3.2. Performance Comparison in Real-World Environments
To compare the accuracy of DL models in real-world environments, we conducted a comparison using video footage. To this end, RGB videos were used as input for the DL models, shot at a resolution of 1280x720 and 30 FPS. The selected input videos included complex postures, scenes with objects resembling human figures, footage shot from a distance, and videos with various lighting conditions.
Figure 5 depicts the first video, featuring a complex yoga pose with intertwined human joints. In
Figure 5(a), the skeleton model estimated by MPP is overlaid, with the right-side joints indicated in shades of red and the left-side joints in shades of blue. The area recognizing the person is marked with a green bounding box. Even in a single image, it can be observed that the model accurately detects the left leg bending upwards. This demonstrates the effectiveness of MPP in complex pose recognition.

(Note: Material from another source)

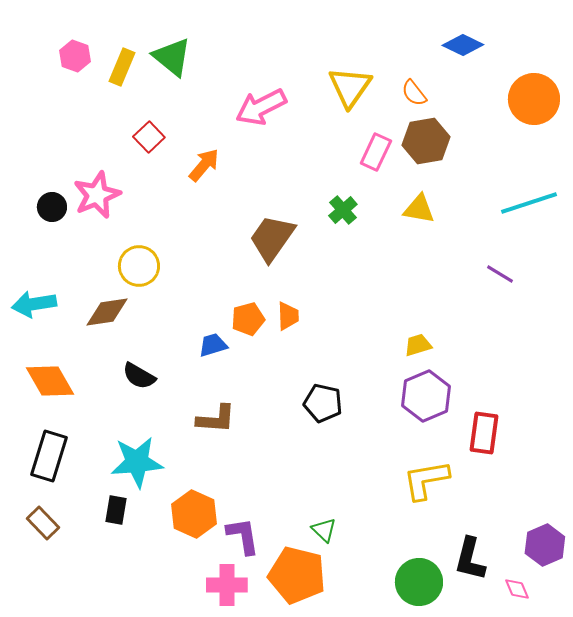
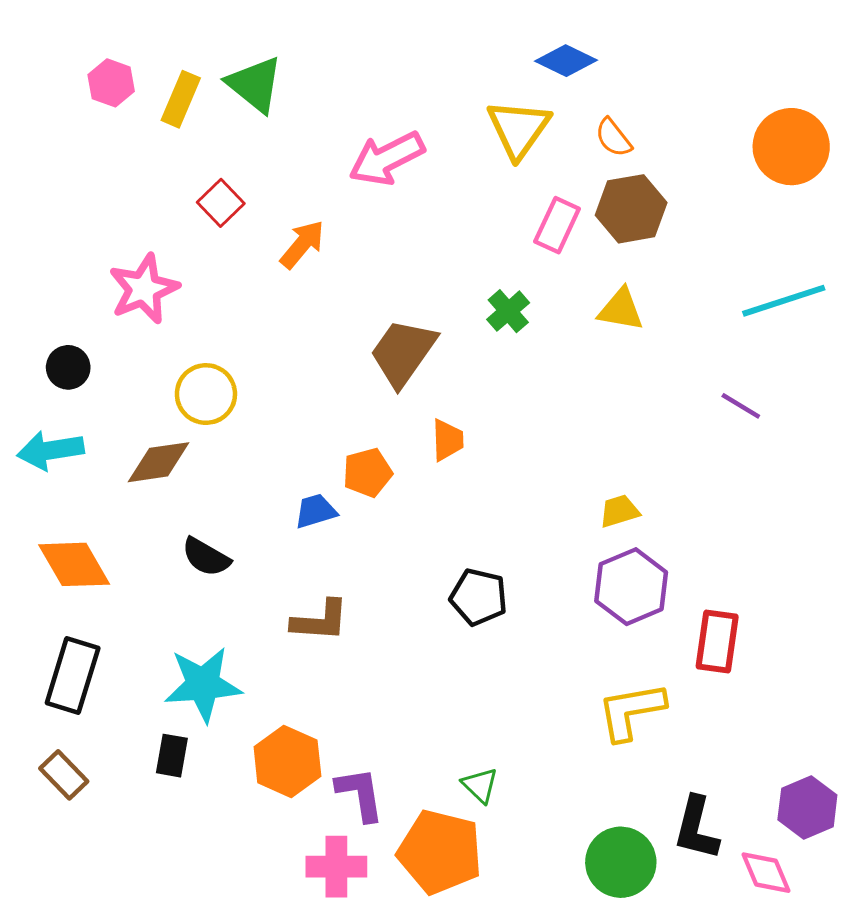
blue diamond: (463, 45) -> (566, 61), moved
black circle: (52, 207) -> (68, 367), moved
orange trapezoid: (288, 316) -> (447, 440), moved
pink diamond: (517, 589) -> (766, 873), size x1.4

Figure 5(b) shows the estimation results of HybrIK where the estimated SMPL model overlaid on the image. The algorithm accurately estimates leg positions within a certain angle range. However, as the complexity of the pose increases, the accuracy of the estimation decreases. Additionally, it is observed that the estimation accuracy for extremities, such as feet, is lower. This highlights the challenges in accurately estimating complex poses and the limitations in detecting extremity joints with HybrIK.
Figure 5.
Estimation Results of a yoga pose: (a) MPP; (b) HybrIK.
Figure 5.
Estimation Results of a yoga pose: (a) MPP; (b) HybrIK.
Next, we compare the estimation results for a person riding a bicycle.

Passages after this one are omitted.